Yuriy Poita : “L’Ukraine n’a pas d’instruments d’influence sur la Chine, mais Washington, Bruxelles et les capitales européennes en ont”

Politique
21 mars 2023, 10:15

Yuriy Poita, expert ukrainien et actuellement chercheur invité au sein du think tank taïwanais Institute for National Defence and Security Studies, explique les conséquences possibles de la visite du président chinois Xi Jinping à Moscou dans un commentaire pour Tyzhden.fr.

Selon l’expert, rien n’indique pour l’instant que ces pourparlers puissent apporter des nouvelles positives à l’Ukraine. « Il était illusoire de penser que la Chine influencerait la Russie pour qu’elle mette fin à cette guerre, car elle n’en tire aucun profit. Oui, la guerre ne lui est peut-être pas entièrement profitable, mais pour y mettre fin, Pékin ne cherchera pas à faire pression sur la Russie, mais plutôt sur l’Ukraine, pour qu’elle fasse des concessions », a déclaré M. Poita.

Les délégations doivent se rencontrer aujourd’hui. La partie russe a déjà annoncé la présence de membres de divers groupes issus de différents ministères liés à l’industrie de la défense, à l’industrie spatiale, à l’énergie, etc. Selon M. Poita, cela signifie que la réunion devrait déboucher sur la signature de documents qui favoriseront le développement des relations sino-russes et renforceront l’économie russe et sa capacité à fonctionner dans un contexte de sanctions et de situation géopolitique difficile.

« Ils permettront à l’économie russe de se maintenir à flot, de devenir plus efficace et, bien sûr, de continuer à financer les dépenses militaires », prévient l’expert. « La Russie est dans une situation difficile. Elle ne peut pas gagner la guerre, et au contraire, elle risque de la perdre cette année. Et nous constatons que les visions de la Chine et de la Russie dans la guerre russo-ukrainienne coïncident. Je pense que la Chine portera un soutien important à la Russie. Je reste prudent sur l’éventuel transfert d’armes en grande quantité. Cependant, la Russie en a besoin et je pense que Pékin le fera progressivement. Elle fournit déjà certains types d’assistance militaire et technique, et jusqu’à présent, personne n’a pu la sanctionner pour cela. »
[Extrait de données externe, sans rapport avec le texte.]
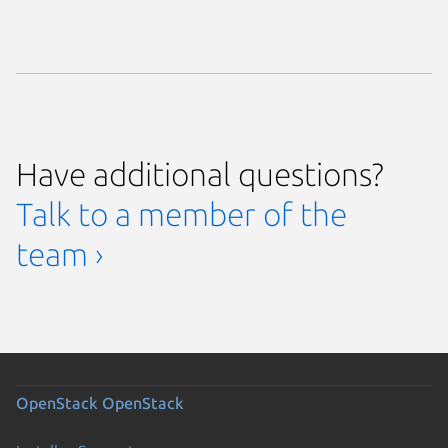
Have additional questions?
Talk to a member of the
team ›
OpenStack
OpenStack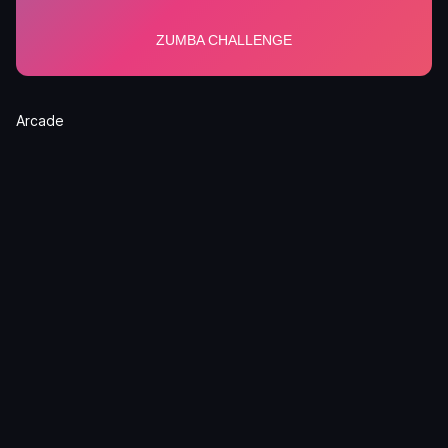
Arcade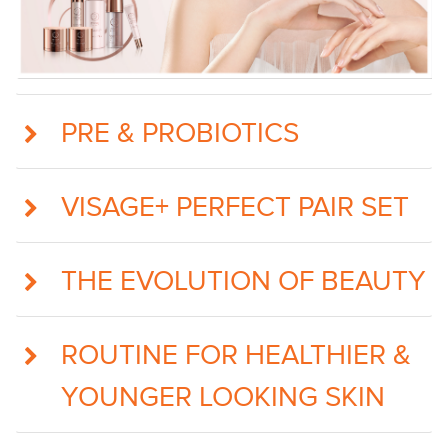
PRE & PROBIOTICS
VISAGE+ PERFECT PAIR SET
THE EVOLUTION OF BEAUTY
ROUTINE FOR HEALTHIER &
YOUNGER LOOKING SKIN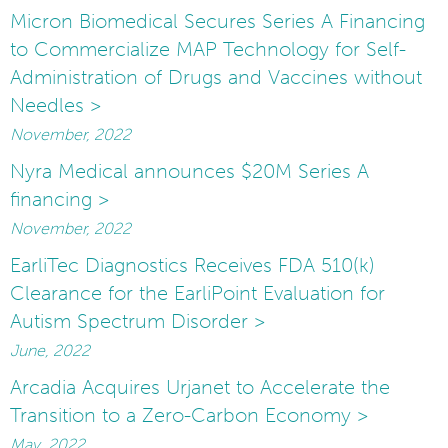
Micron Biomedical Secures Series A Financing
to Commercialize MAP Technology for Self-
Administration of Drugs and Vaccines without
Needles >
November, 2022
Nyra Medical announces $20M Series A
financing >
November, 2022
EarliTec Diagnostics Receives FDA 510(k)
Clearance for the EarliPoint Evaluation for
Autism Spectrum Disorder >
June, 2022
Arcadia Acquires Urjanet to Accelerate the
Transition to a Zero-Carbon Economy >
May, 2022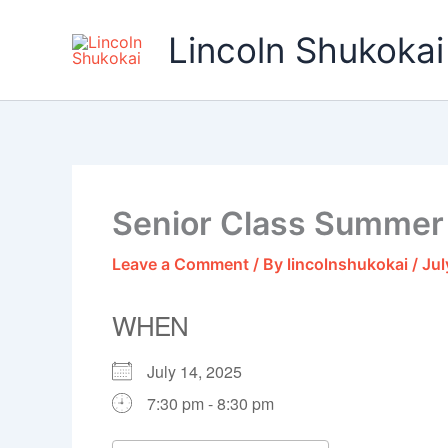
Skip
to
Lincoln Shukokai
content
Senior Class Summer
Leave a Comment
/ By
lincolnshukokai
/
Jul
WHEN
July 14, 2025
7:30 pm - 8:30 pm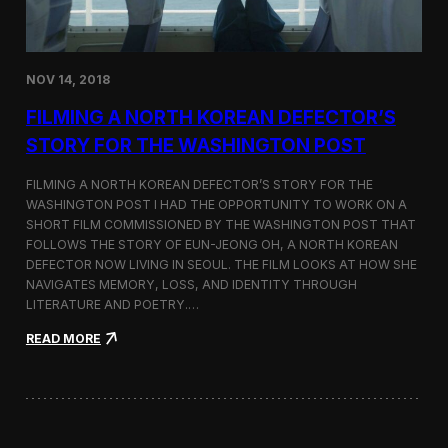
o
n
s
:
NOV 14, 2018
F
i
FILMING A NORTH KOREAN DEFECTOR’S
l
m
STORY FOR THE WASHINGTON POST
i
n
FILMING A NORTH KOREAN DEFECTOR’S STORY FOR THE
g
WASHINGTON POST I HAD THE OPPORTUNITY TO WORK ON A
B
SHORT FILM COMMISSIONED BY THE WASHINGTON POST THAT
e
t
FOLLOWS THE STORY OF EUN-JEONG OH, A NORTH KOREAN
w
DEFECTOR NOW LIVING IN SEOUL. THE FILM LOOKS AT HOW SHE
e
NAVIGATES MEMORY, LOSS, AND IDENTITY THROUGH
e
LITERATURE AND POETRY.…
n
S
:
READ MORE
e
F
o
i
u
l
l
m
a
i
n
n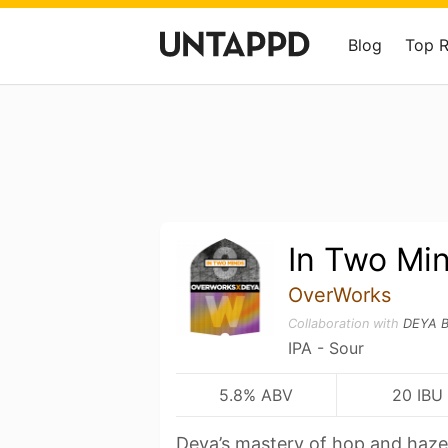
Blog
Top 
In Two Mi
OverWorks
Collaboration with
DEYA B
IPA - Sour
5.8% ABV
20 IBU
Deya’s mastery of hop and haze 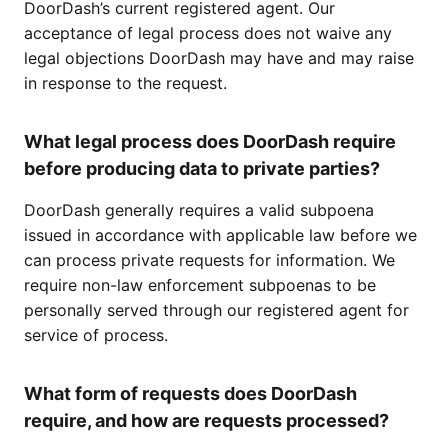
DoorDash’s current registered agent. Our
acceptance of legal process does not waive any
legal objections DoorDash may have and may raise
in response to the request.
What legal process does DoorDash require
before producing data to private parties?
DoorDash generally requires a valid subpoena
issued in accordance with applicable law before we
can process private requests for information. We
require non-law enforcement subpoenas to be
personally served through our registered agent for
service of process.
What form of requests does DoorDash
require, and how are requests processed?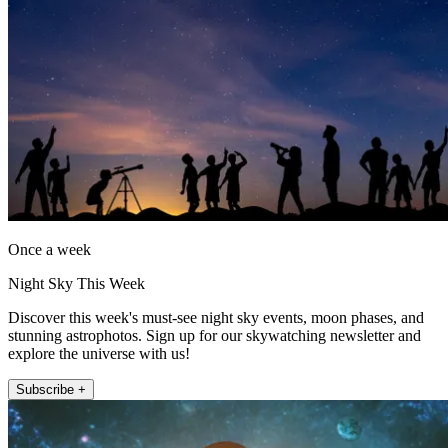
Once a week
Night Sky This Week
Discover this week's must-see night sky events, moon phases, and
stunning astrophotos. Sign up for our skywatching newsletter and
explore the universe with us!
Subscribe +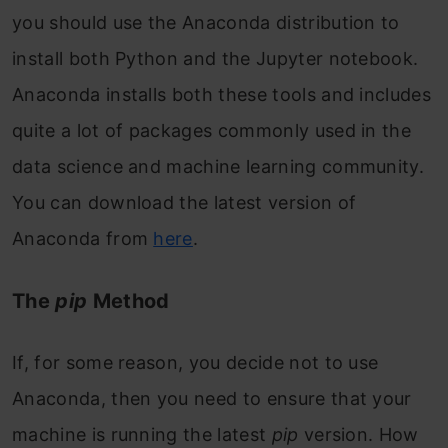
you should use the Anaconda distribution to
install both Python and the Jupyter notebook.
Anaconda installs both these tools and includes
quite a lot of packages commonly used in the
data science and machine learning community.
You can download the latest version of
Anaconda from
here
.
The
pip
Method
If, for some reason, you decide not to use
Anaconda, then you need to ensure that your
machine is running the latest
pip
version. How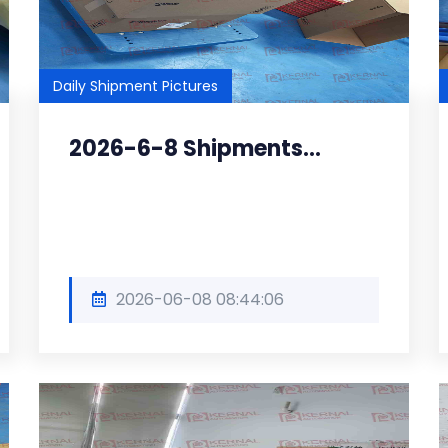
Daily Shipment Pictures
2026-6-8 Shipments...
2026-06-08 08:44:06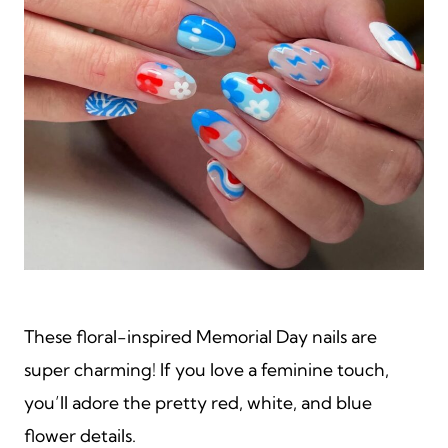
These floral-inspired Memorial Day nails are
super charming! If you love a feminine touch,
you’ll adore the pretty red, white, and blue
flower details.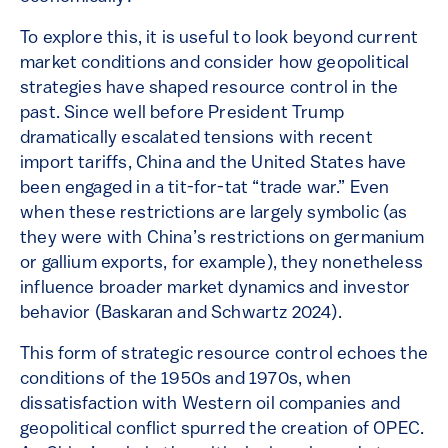
To explore this, it is useful to look beyond current
market conditions and consider how geopolitical
strategies have shaped resource control in the
past. Since well before President Trump
dramatically escalated tensions with recent
import tariffs, China and the United States have
been engaged in a tit-for-tat “trade war.” Even
when these restrictions are largely symbolic (as
they were with China’s restrictions on germanium
or gallium exports, for example), they nonetheless
influence broader market dynamics and investor
behavior (Baskaran and Schwartz 2024).
This form of strategic resource control echoes the
conditions of the 1950s and 1970s, when
dissatisfaction with Western oil companies and
geopolitical conflict spurred the creation of OPEC.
Si la Chine décide de transférer des armes, elle le fera très probablement par l’intermédiaire de pays tiers afin de maintenir le « brouillard de guerre », a déclaré M. Poita. « Le transfert d’armes par l’intermédiaire de pays tiers est un moyen logique pour la Chine de maintenir un tel brouillard. D’autres itinéraires pourraient être empruntés par voie maritime, en passant par l’Iran, puis en traversant la mer Caspienne. Il est également possible de passer par le Bélarus. Récemment, une quinzaine de documents ont été signés sur la coopération, y compris dans le domaine de l’industrie. Et cela pourrait être lié à l’industrie de la défense », ajoute l’expert ukrainien.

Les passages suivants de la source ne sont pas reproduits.